### Prompt
Make an exact copy of the entries, taking out every picture.

Saved entries
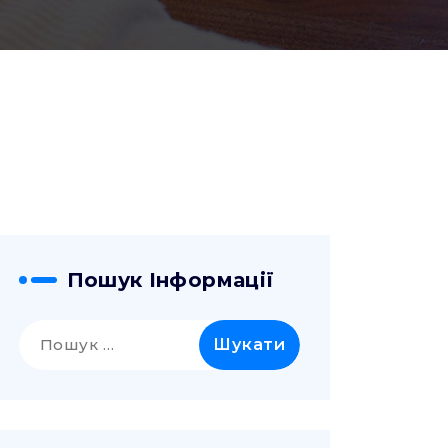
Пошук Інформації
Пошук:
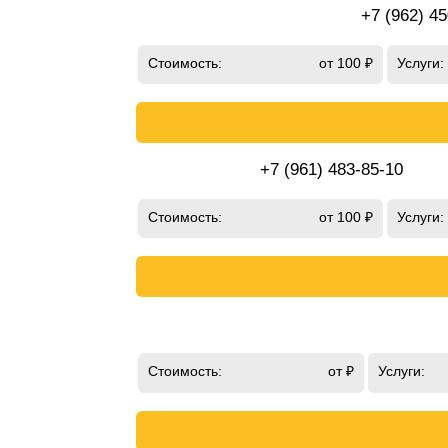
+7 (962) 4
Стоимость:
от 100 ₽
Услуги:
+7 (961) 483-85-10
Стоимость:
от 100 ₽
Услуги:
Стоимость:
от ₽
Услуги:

### Answer for this exercise
Пошук Інформації
Пошук:
+7 (962) 4
Стоимость:
от 100 ₽
Услуги:
+7 (961) 483-85-10
Стоимость:
от 100 ₽
Услуги:
Стоимость:
от ₽
Услуги:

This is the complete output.